» Dataset
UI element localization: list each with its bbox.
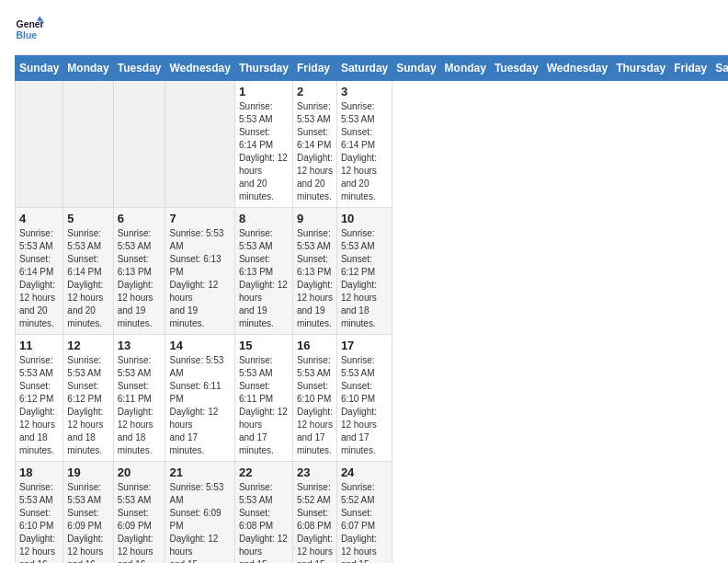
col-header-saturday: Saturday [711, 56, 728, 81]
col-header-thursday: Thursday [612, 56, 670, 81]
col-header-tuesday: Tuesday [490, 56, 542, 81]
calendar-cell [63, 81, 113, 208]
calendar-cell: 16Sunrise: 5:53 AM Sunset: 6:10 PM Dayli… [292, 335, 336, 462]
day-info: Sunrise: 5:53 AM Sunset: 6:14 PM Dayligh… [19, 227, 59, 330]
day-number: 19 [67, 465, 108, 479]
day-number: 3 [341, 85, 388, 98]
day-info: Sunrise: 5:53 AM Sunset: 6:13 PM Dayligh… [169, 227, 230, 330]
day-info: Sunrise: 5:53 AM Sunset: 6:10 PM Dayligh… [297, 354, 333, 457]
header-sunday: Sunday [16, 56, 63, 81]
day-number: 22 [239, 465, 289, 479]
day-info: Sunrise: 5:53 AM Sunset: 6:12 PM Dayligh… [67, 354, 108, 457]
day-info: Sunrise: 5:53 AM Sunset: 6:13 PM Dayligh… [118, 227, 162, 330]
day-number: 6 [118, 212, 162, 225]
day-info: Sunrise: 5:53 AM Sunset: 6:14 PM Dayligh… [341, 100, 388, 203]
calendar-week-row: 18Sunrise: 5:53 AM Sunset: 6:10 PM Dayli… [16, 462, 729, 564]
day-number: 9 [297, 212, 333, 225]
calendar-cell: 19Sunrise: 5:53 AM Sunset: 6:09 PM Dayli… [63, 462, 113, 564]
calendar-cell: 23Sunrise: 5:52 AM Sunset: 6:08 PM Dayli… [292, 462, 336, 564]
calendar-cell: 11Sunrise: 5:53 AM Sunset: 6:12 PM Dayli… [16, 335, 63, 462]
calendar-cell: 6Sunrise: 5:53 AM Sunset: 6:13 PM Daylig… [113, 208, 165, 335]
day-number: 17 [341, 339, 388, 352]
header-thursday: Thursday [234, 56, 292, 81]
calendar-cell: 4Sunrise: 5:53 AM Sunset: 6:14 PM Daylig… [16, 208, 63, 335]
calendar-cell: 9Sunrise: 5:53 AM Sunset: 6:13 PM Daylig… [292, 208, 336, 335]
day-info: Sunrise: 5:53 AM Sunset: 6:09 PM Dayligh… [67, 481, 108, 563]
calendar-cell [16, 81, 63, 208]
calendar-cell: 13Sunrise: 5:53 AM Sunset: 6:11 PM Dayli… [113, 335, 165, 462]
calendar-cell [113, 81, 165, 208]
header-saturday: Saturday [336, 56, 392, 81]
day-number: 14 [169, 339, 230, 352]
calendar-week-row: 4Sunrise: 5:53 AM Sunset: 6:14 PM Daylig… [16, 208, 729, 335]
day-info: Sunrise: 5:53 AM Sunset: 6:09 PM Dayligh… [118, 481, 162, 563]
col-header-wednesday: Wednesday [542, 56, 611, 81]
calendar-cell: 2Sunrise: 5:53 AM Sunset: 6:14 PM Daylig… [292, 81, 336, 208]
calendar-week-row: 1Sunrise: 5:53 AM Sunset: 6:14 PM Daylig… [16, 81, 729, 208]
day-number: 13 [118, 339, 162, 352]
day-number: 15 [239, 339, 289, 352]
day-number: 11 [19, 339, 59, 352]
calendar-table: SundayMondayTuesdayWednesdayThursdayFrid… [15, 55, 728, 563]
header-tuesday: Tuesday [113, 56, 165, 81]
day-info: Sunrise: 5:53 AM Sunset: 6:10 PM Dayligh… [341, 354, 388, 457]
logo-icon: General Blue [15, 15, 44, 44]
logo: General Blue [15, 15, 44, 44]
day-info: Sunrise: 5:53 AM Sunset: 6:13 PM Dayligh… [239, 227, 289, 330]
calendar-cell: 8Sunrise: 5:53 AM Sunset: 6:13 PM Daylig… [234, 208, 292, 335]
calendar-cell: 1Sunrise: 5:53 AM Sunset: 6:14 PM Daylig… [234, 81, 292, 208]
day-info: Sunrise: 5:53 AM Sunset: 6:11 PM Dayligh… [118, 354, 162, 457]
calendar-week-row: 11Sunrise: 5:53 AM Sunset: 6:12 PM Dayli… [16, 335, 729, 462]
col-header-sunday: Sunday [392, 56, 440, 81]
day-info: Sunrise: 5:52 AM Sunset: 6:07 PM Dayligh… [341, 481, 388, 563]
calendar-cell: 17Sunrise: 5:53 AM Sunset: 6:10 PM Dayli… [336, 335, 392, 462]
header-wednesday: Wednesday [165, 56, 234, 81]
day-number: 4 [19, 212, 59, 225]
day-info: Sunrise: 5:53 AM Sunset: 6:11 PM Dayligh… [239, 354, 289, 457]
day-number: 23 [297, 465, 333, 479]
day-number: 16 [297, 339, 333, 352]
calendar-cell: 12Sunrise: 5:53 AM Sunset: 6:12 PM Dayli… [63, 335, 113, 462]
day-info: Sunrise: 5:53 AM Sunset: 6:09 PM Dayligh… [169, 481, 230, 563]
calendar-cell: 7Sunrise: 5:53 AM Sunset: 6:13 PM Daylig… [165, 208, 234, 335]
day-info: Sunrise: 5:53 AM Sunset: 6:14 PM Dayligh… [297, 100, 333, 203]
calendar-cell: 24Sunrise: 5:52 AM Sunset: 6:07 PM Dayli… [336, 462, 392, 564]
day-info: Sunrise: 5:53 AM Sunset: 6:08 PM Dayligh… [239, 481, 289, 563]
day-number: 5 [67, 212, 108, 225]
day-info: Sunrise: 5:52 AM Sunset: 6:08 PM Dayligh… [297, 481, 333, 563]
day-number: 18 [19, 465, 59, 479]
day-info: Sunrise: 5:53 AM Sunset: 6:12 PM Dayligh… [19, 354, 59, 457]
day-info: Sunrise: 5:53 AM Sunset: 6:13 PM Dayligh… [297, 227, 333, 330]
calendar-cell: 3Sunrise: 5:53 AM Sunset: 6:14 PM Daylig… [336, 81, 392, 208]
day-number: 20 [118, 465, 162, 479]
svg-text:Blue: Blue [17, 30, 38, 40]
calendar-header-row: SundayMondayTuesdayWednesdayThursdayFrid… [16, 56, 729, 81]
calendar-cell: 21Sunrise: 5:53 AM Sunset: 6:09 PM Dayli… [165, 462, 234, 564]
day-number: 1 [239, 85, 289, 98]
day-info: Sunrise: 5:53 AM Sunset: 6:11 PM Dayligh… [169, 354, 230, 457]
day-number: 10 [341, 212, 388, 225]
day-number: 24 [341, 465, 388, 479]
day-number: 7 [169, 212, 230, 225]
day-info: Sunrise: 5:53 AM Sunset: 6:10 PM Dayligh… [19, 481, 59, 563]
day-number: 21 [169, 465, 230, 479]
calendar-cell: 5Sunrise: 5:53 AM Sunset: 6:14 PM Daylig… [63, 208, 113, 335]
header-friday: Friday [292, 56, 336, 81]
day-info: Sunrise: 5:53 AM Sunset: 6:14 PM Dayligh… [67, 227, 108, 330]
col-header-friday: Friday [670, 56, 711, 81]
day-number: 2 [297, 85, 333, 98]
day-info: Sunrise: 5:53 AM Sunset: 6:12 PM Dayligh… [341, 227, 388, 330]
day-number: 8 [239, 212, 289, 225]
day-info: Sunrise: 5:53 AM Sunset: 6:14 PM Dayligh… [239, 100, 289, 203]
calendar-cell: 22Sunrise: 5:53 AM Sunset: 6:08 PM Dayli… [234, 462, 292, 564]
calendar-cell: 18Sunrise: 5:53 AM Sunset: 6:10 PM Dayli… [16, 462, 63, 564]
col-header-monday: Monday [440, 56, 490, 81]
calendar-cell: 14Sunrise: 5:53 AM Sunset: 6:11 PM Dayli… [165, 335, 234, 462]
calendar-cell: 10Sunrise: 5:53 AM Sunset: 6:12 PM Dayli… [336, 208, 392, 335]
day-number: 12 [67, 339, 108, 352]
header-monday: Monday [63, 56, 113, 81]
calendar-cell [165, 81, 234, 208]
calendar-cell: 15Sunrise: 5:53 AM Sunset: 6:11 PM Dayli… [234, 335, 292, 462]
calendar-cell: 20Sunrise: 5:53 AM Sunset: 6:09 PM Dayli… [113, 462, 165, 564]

» Your task
From the entries above, show each line that includes the string "SundayMondayTuesdayWednesdayThursdayFrid".

» Final answer
calendar-table: SundayMondayTuesdayWednesdayThursdayFrid… [15, 55, 728, 563]
calendar-header-row: SundayMondayTuesdayWednesdayThursdayFrid… [16, 56, 729, 81]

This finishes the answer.